The framework provides a convenient setSpanWithError utility function that handles error recording and status setting:

try {
  // Your operation
} catch (error) {
  // Use the setSpanWithError utility for consistent error handling
  setSpanWithError(span, error);
  throw error;
}

Error Unwrapping

The setSpanWithError utility automatically unwraps nested error cause chains to surface root cause errors. This is particularly useful because Node.js fetch() wraps underlying errors (like undici's HeadersTimeoutError) in generic TypeError: fetch failed messages.

When you pass an error to setSpanWithError, it traverses the .cause chain to find and record the original root cause error, making debugging significantly easier.

Using unwrapError Directly

For cases where you need to unwrap errors outside of span handling, use the unwrapError utility directly:

import { unwrapError } from "@inkeep/agents-core";

try {
  await fetch(url);
} catch (error) {
  const rootCause = unwrapError(error);
  // rootCause will be the underlying error (e.g., HeadersTimeoutError)
  // instead of the generic "fetch failed" wrapper
  console.error("Root cause:", rootCause.message);
  throw rootCause;
}

Best Practices

1. Consistent Naming Convention

The span naming convention follows a hierarchical structure that mirrors your code organization.

// Format: 'class.function'
// Use descriptive span names that follow a hierarchical structure

// Agent operations
"agent.generate";
"agent.tool_execute";
"agent.transfer";

// Context operations
"context.resolve";
"context.fetch";

Naming Rules

  1. Class First: Start with the class/module name (e.g., agent, context, tool)
  2. Function Second: Follow with the specific function/method (e.g., generate, resolve)
  3. Use Underscores: For multi-word functions, use underscores (e.g., tool_execute, cache_lookup)
  4. Consistent Casing: Use lowercase with underscores for consistency

Configuration and Setup

Environment Variables

# OpenTelemetry configuration
OTEL_EXPORTER_OTLP_TRACES_ENDPOINT=http://localhost:4317

Instrumentation Setup

The framework automatically sets up OpenTelemetry instrumentation in src/instrumentation.ts:

Examples in the Codebase

Agent Operations

See src/agents/Agent.ts for span usage in agent generation and tool execution.

Example from Agent.ts:

// Class: Agent
// Function: generate
return tracer.startActiveSpan(
  "agent.generate",
  {
    attributes: {
      "agent.id": this.id,
      "agent.name": this.name,
    },
  },
  async (span: Span) => {
    // ... implementation
  }
);

Summary

Spans provide powerful observability into your Inkeep Agent Framework operations.

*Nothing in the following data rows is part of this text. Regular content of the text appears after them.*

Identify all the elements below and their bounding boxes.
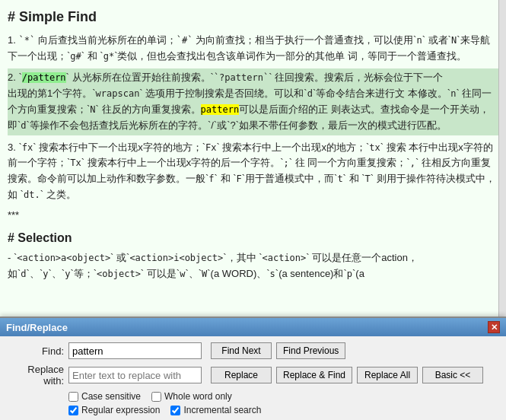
- replace-buttons: Replace Replace & Find Replace All Basic…: [211, 367, 483, 383]
- heading2: # Selection: [8, 228, 498, 248]
- find-replace-dialog: Find/Replace ✕ Find: Find Next Find Prev…: [0, 317, 506, 420]
- find-previous-button[interactable]: Find Previous: [276, 342, 345, 359]
- replace-row: Replace with: Replace Replace & Find Rep…: [8, 364, 498, 387]
- paragraph1: 1. `*` 向后查找当前光标所在的单词；`#` 为向前查找；相当于执行一个普通…: [8, 33, 498, 65]
- separator: ***: [8, 208, 498, 224]
- incremental-option[interactable]: Incremental search: [170, 405, 261, 415]
- replace-btn-row1: Replace Replace & Find Replace All Basic…: [211, 367, 483, 383]
- find-btn-row1: Find Next Find Previous: [211, 342, 345, 359]
- regex-option[interactable]: Regular expression: [68, 405, 160, 415]
- dialog-titlebar: Find/Replace ✕: [0, 318, 506, 336]
- whole-word-checkbox[interactable]: [151, 392, 161, 402]
- paragraph4: - `<action>a<object>` 或`<action>i<object…: [8, 250, 498, 282]
- basic-button[interactable]: Basic <<: [422, 367, 483, 383]
- regex-label: Regular expression: [81, 405, 160, 415]
- heading1: # Simple Find: [8, 6, 498, 28]
- replace-button[interactable]: Replace: [211, 367, 272, 383]
- scrollbar[interactable]: [498, 0, 506, 320]
- case-sensitive-checkbox[interactable]: [68, 392, 78, 402]
- options-row2: Regular expression Incremental search: [68, 405, 498, 415]
- find-buttons: Find Next Find Previous: [211, 342, 345, 359]
- case-sensitive-label: Case sensitive: [81, 391, 141, 402]
- replace-all-button[interactable]: Replace All: [357, 367, 418, 383]
- dialog-title: Find/Replace: [6, 322, 68, 333]
- paragraph2: 2. `/pattern` 从光标所在位置开始往前搜索。``?pattern``…: [8, 68, 498, 135]
- case-sensitive-option[interactable]: Case sensitive: [68, 391, 141, 402]
- incremental-label: Incremental search: [183, 405, 261, 415]
- replace-label: Replace with:: [8, 364, 68, 387]
- find-label: Find:: [8, 345, 68, 357]
- options-row: Case sensitive Whole word only: [68, 391, 498, 402]
- replace-input[interactable]: [68, 367, 202, 383]
- whole-word-option[interactable]: Whole word only: [151, 391, 232, 402]
- find-row: Find: Find Next Find Previous: [8, 342, 498, 359]
- dialog-body: Find: Find Next Find Previous Replace wi…: [0, 336, 506, 420]
- whole-word-label: Whole word only: [164, 391, 232, 402]
- find-input[interactable]: [68, 342, 202, 359]
- replace-find-button[interactable]: Replace & Find: [276, 367, 352, 383]
- dialog-close-button[interactable]: ✕: [488, 321, 500, 333]
- find-next-button[interactable]: Find Next: [211, 342, 272, 359]
- content-area: # Simple Find 1. `*` 向后查找当前光标所在的单词；`#` 为…: [0, 0, 506, 320]
- paragraph3: 3. `fx` 搜索本行中下一个出现x字符的地方；`Fx` 搜索本行中上一个出现…: [8, 140, 498, 203]
- incremental-checkbox[interactable]: [170, 406, 180, 415]
- regex-checkbox[interactable]: [68, 406, 78, 415]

By following these patterns:

  1. Use getTracer() for consistent tracing
  2. Use consistent naming
  3. Set meaningful attributes for searchability
  4. Handle errors properly using setSpanWithError which automatically unwraps error cause chains to surface root cause errors
  5. Use startActiveSpan for automatic lifecycle management

This will give you comprehensive visibility into your agent operations, making debugging and performance optimization much easier.